Page segmentation data

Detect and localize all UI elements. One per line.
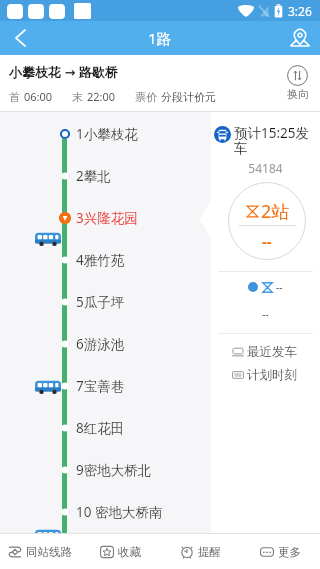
button[interactable]: 同站线路 — [0, 534, 80, 569]
button[interactable]: 9密地大桥北 — [0, 449, 320, 491]
staticText: 同站线路 — [26, 545, 72, 559]
button[interactable]: 8红花田 — [0, 407, 320, 449]
button[interactable]: 收藏 — [80, 534, 160, 569]
staticText: 最近发车 — [247, 344, 297, 360]
staticText: 小攀枝花 → 路歇桥 — [9, 63, 118, 81]
staticText: -- — [276, 280, 283, 294]
button[interactable]: 最近发车 — [211, 341, 320, 363]
staticText: 1路 — [148, 28, 172, 48]
staticText: 换向 — [287, 87, 309, 101]
staticText: 收藏 — [118, 545, 141, 559]
staticText: 6游泳池 — [76, 335, 125, 353]
staticText: -- — [211, 307, 320, 321]
button[interactable]: 7宝善巷 — [0, 365, 320, 407]
button[interactable]: 6游泳池 — [0, 323, 320, 365]
staticText: 54184 — [211, 160, 320, 176]
staticText: 5瓜子坪 — [76, 293, 125, 311]
staticText: 06:00 — [24, 89, 53, 104]
button[interactable]: 提醒 — [160, 534, 240, 569]
button[interactable]: 4雅竹苑 — [0, 239, 320, 281]
staticText: 计划时刻 — [247, 367, 297, 383]
button[interactable]: 1小攀枝花 — [0, 113, 320, 155]
staticText: 2攀北 — [76, 167, 111, 185]
staticText: 2站 — [261, 199, 290, 224]
button[interactable]: Back — [0, 21, 40, 55]
staticText: 3兴隆花园 — [76, 209, 138, 227]
staticText: 预计15:25发车 — [234, 124, 319, 157]
button[interactable]: 10 密地大桥南 — [0, 491, 320, 533]
staticText: -- — [262, 231, 272, 251]
staticText: 22:00 — [87, 89, 116, 104]
button[interactable]: 换向 — [275, 55, 320, 111]
staticText: 3:26 — [288, 3, 312, 19]
staticText: 首 — [9, 90, 20, 104]
staticText: 分段计价元 — [161, 90, 216, 104]
staticText: 10 密地大桥南 — [76, 503, 163, 521]
staticText: 9密地大桥北 — [76, 461, 152, 479]
button[interactable]: 更多 — [240, 534, 320, 569]
staticText: 末 — [72, 90, 83, 104]
staticText: 更多 — [278, 545, 301, 559]
button[interactable]: 5瓜子坪 — [0, 281, 320, 323]
staticText: 1小攀枝花 — [76, 125, 138, 143]
staticText: 8红花田 — [76, 419, 125, 437]
staticText: 4雅竹苑 — [76, 251, 125, 269]
button[interactable]: 3兴隆花园 — [0, 197, 320, 239]
staticText: 票价 — [135, 90, 157, 104]
button[interactable]: Map — [280, 21, 320, 55]
button[interactable]: 计划时刻 — [211, 364, 320, 386]
staticText: 7宝善巷 — [76, 377, 125, 395]
staticText: 提醒 — [198, 545, 221, 559]
button[interactable]: 2攀北 — [0, 155, 320, 197]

◆ Work to complete ◆
In the records above, find each line with the word "最近发车" and copy it out.

◆ Answer area ◆
staticText: 最近发车 — [247, 344, 297, 360]
button[interactable]: 最近发车 — [211, 341, 320, 363]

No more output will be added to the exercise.